Co-Training on Web Data
RT-2's key trick: co-train on internet-scale vision-language data alongside robot episodes. The web data preserves the VLM's broad knowledge (object recognition, spatial reasoning, semantic understanding) while robot data teaches physical grounding. Mixing ratio matters — too much robot data degrades language ability; too little yields poor manipulation.
Inference: The Control Loop
At deployment, the VLA runs in a closed loop at 3–10 Hz:
- Camera captures current image observation
- Image + language goal are encoded by the vision encoder and tokenizer
- LLM backbone predicts the next action chunk (1–16 timesteps)
- Action head decodes to motor commands (Δx, Δy, Δz, Δroll, Δpitch, Δyaw, gripper)

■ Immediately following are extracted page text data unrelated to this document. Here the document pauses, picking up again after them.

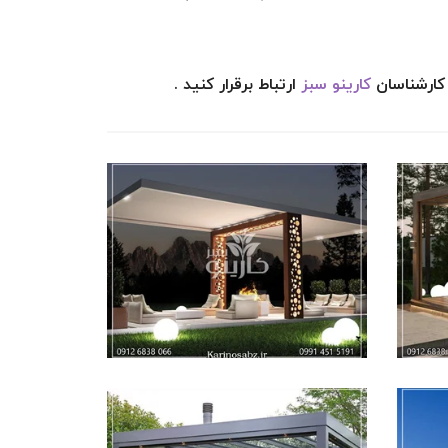
کارینو سبز
ارتباط برقرار کنید .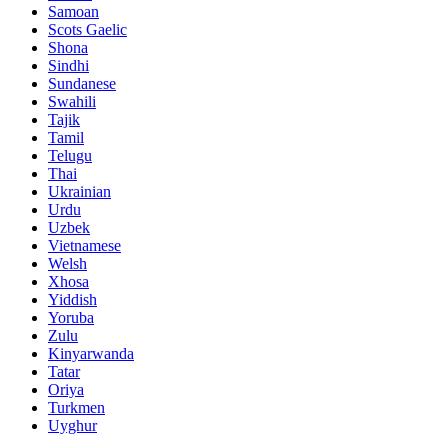
Samoan
Scots Gaelic
Shona
Sindhi
Sundanese
Swahili
Tajik
Tamil
Telugu
Thai
Ukrainian
Urdu
Uzbek
Vietnamese
Welsh
Xhosa
Yiddish
Yoruba
Zulu
Kinyarwanda
Tatar
Oriya
Turkmen
Uyghur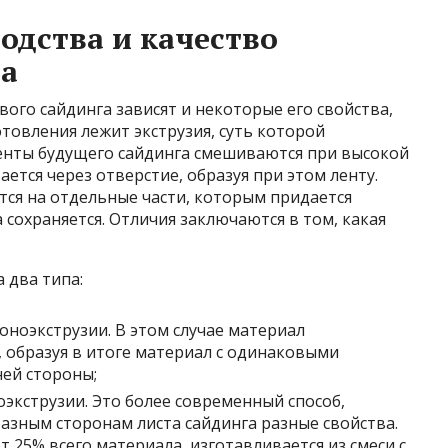
одства и качество
га
ого сайдинга зависят и некоторые его свойства,
отовления лежит экструзия, суть которой
енты будущего сайдинга смешиваются при высокой
ется через отверстие, образуя при этом ленту.
тся на отдельные части, которым придается
 сохраняется. Отличия заключаются в том, какая
 два типа:
оноэкструзии. В этом случае материал
, образуя в итоге материал с одинаковыми
ей стороны;
экструзии. Это более современный способ,
азным сторонам листа сайдинга разные свойства.
т 25% всего материала, изготавливается из смеси с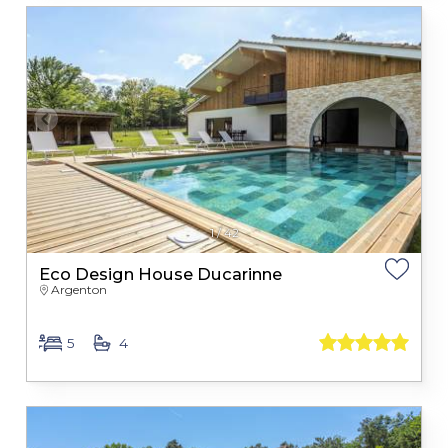
1
/
42
Eco Design House Ducarinne
Argenton
5
4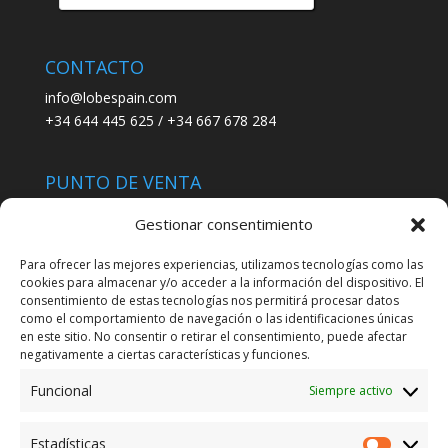
productos
CONTACTO
info@lobespain.com
+34 644 445 625 / +34 667 678 284
PUNTO DE VENTA
Tienda Maspapeles (Lobe Spain)
Gestionar consentimiento
C/ San José 6, 11004 Cádiz
Para ofrecer las mejores experiencias, utilizamos tecnologías como las
cookies para almacenar y/o acceder a la información del dispositivo. El
LEGAL
consentimiento de estas tecnologías nos permitirá procesar datos
como el comportamiento de navegación o las identificaciones únicas
POLÍTICA DE ENVÍO
en este sitio. No consentir o retirar el consentimiento, puede afectar
TERMINOS Y CONDICIONES
negativamente a ciertas características y funciones.
Funcional
Siempre activo
ENVÍO GRATUITO*
Estadísticas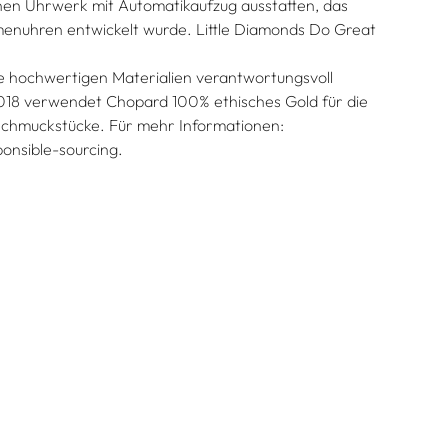
en Uhrwerk mit Automatikaufzug ausstatten, das
menuhren entwickelt wurde. Little Diamonds Do Great
die hochwertigen Materialien verantwortungsvoll
 2018 verwendet Chopard 100% ethisches Gold für die
 Schmuckstücke. Für mehr Informationen:
onsible-sourcing.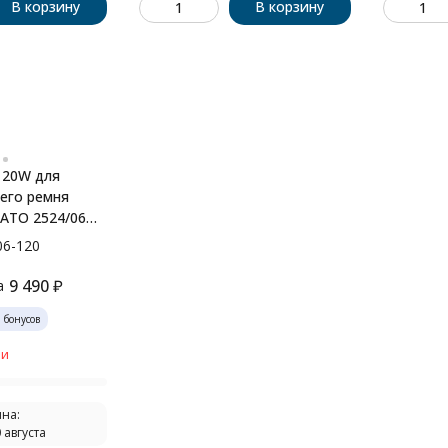
В корзину
В корзину
120W для
его ремня
RATO 2524/06
06-120
9 490
₽
а
0
бонусов
ии
на:
 августа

- Robot executes the action chunk
- Observe again → repeat
Key Challenges
Distribution Shift
Small errors compound over time. The robot visits states never seen in demonstrations, and the policy has no recovery strategy. Techniques: DAgger, action chunking, closed-loop replanning.
Reality Gap
Sim-to-real transfer remains hard. Simulated physics, rendering, and contact models differ from the real world. Domain randomization helps but doesn't close the gap for dexterous tasks.
Data Scarcity
Robot data is 1000x scarcer than internet data. Teleoperation is slow and expensive. Cross-embodiment pooling and co-training on web data are current mitigations, not solutions.
Action Multimodality
Multiple valid ways to perform a task. Naive MSE regression averages them, producing invalid actions. Diffusion/flow heads and action chunking with CVAEs address this explicitly.